For others, there is a lifeline: a network of support and advice, made up of people like Gary, who has spent years filing freedom of information requests, collating information and helping them to understand the situation in which they find themselves.

Gary’s kitchen is spotlessly clean. His house, on a neat little cul-de-sac in the town of Stalybridge, near Manchester, is extremely well-Hoovered. The only scuff on the whole place is a patch of roughed-up lawn. “The badger’s been in,” he explains: the animal has developed a passion for the worms on offer in one part of the garden and has been gaining forceful access to the area, at the expense of Gary’s fence, on a nightly basis.

Give a gift subscription to the New Statesman this Christmas from just £49

His enthusiasm for keeping things tidy extends to his work in IT, his finances – which have always been handled by the same accountant – and to the more than 17,000 pages of documents that he and a team of like-minded individuals have collected in their long battle against the Loan Charge.

You have almost certainly used some of Gary Tinker’s code. About a third of the payments in the UK economy are processed each day through a core banking system that he helped to design in 1979.

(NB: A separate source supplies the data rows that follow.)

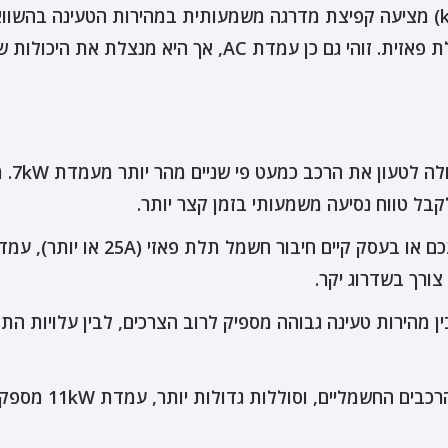
 את היכולות של חיבור תלת פאזי לטעינה מהירה יותר.
עמדת
ורך בשדרוג יקר.
בין מהירות טעינה גבוהה מספיק לרוב הצרכים, לבין עלויות ה
עם התפתחות שוק ה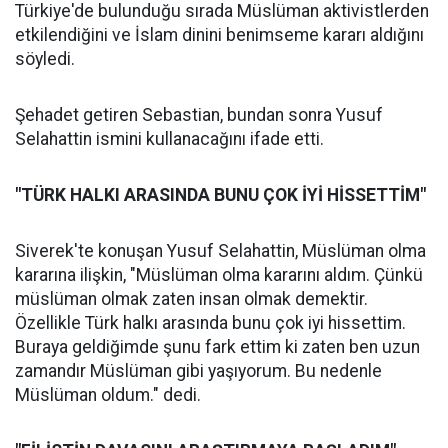
Türkiye'de bulunduğu sırada Müslüman aktivistlerden
etkilendiğini ve İslam dinini benimseme kararı aldığını
söyledi.
Şehadet getiren Sebastian, bundan sonra Yusuf
Selahattin ismini kullanacağını ifade etti.
"TÜRK HALKI ARASINDA BUNU ÇOK İYİ HİSSETTİM"
Siverek'te konuşan Yusuf Selahattin, Müslüman olma
kararına ilişkin, "Müslüman olma kararını aldım. Çünkü
müslüman olmak zaten insan olmak demektir.
Özellikle Türk halkı arasında bunu çok iyi hissettim.
Buraya geldiğimde şunu fark ettim ki zaten ben uzun
zamandır Müslüman gibi yaşıyorum. Bu nedenle
Müslüman oldum." dedi.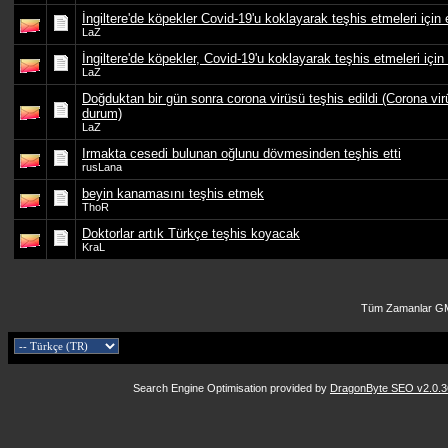
İngiltere'de köpekler Covid-19'u koklayarak teşhis etmeleri için 
LaZ
İngiltere'de köpekler, Covid-19'u koklayarak teşhis etmeleri için 
LaZ
Doğduktan bir gün sonra corona virüsü teşhis edildi (Corona vi
durum)
LaZ
Irmakta cesedi bulunan oğlunu dövmesinden teşhis etti
rusLana
beyin kanamasını teşhis etmek
ThoR
Doktorlar artık Türkçe teşhis koyacak
KraL
Tüm Zamanlar GM
Search Engine Optimisation provided by
DragonByte SEO v2.0.36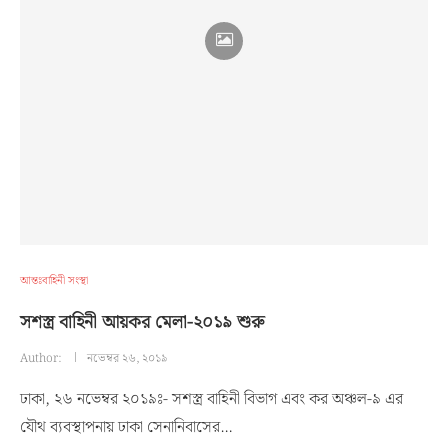
আন্তঃবাহিনী সংস্থা
সশস্ত্র বাহিনী আয়কর মেলা-২০১৯ শুরু
Author:
নভেম্বর ২৬, ২০১৯
ঢাকা, ২৬ নভেম্বর ২০১৯ঃ- সশস্ত্র বাহিনী বিভাগ এবং কর অঞ্চল-৯ এর
যৌথ ব্যবস্থাপনায় ঢাকা সেনানিবাসের…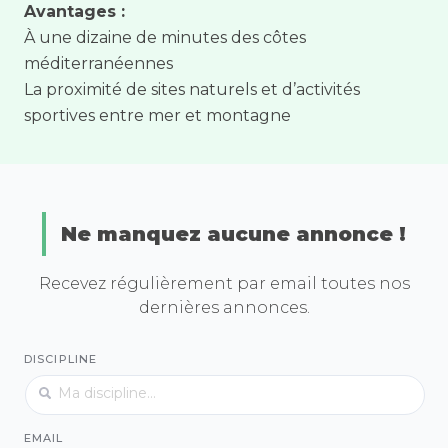
Avantages :
À une dizaine de minutes des côtes
méditerranéennes
La proximité de sites naturels et d’activités
sportives entre mer et montagne
Ne manquez aucune annonce !
Recevez régulièrement par email toutes nos
dernières annonces.
DISCIPLINE
EMAIL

His father worked in a brick factory and his mother mended cloth in a textile mill. He remembers being 16 and going to see her at work in a “dim room” in which she and her fellow menders sat at tables sewing by lamplight. He didn’t want to do the kind of work his parents did, so he stayed in school, where alongside his A-levels he studied computers in order to avoid the other practical courses – accounting, typing or care work – that were required. No one else had much interest in computers; few people had ever used one.

But Gary took to computing; he and another student studied artificial intelligence, and wrote a programme that could determine for itself a winning strategy in noughts and crosses. He continued studying computer science at Bradford University, and during holidays worked at a yoghurt business called Longley Farm in Holmfirth, West Yorkshire. When he arrived at the company the milk still arrived in churns from nearby farms; he and the other delivery workers would remove the lids and give each one a sniff to check it was fresh.

As the dairy industry switched over to tankers, Gary offered to write a computer programme that would track the company’s deliveries to the litre. He continues to write software for the company, which now operates as far afield as Uruguay, 47 years later.

His degree at Bradford University included a year-long industrial placement at the TSB savings bank, and it was here that he met his first love: 13,000 square feet of computing hardware to program and test. He spent as much time with it as he could: “I’d work all through the night, and the following day. I was working seven days a week.” He was enjoying himself so much he didn’t want to go back for the final year of his degree, and as soon as he graduated he returned to the bank to work on its core systems. Those systems were adopted into Lloyds when it merged with TSB in 1995, and again when Lloyds acquired HBOS in 2009. The system Gary helped design as a graduate trainee in 1979 has now evolved to process the accounts of 30 million customers.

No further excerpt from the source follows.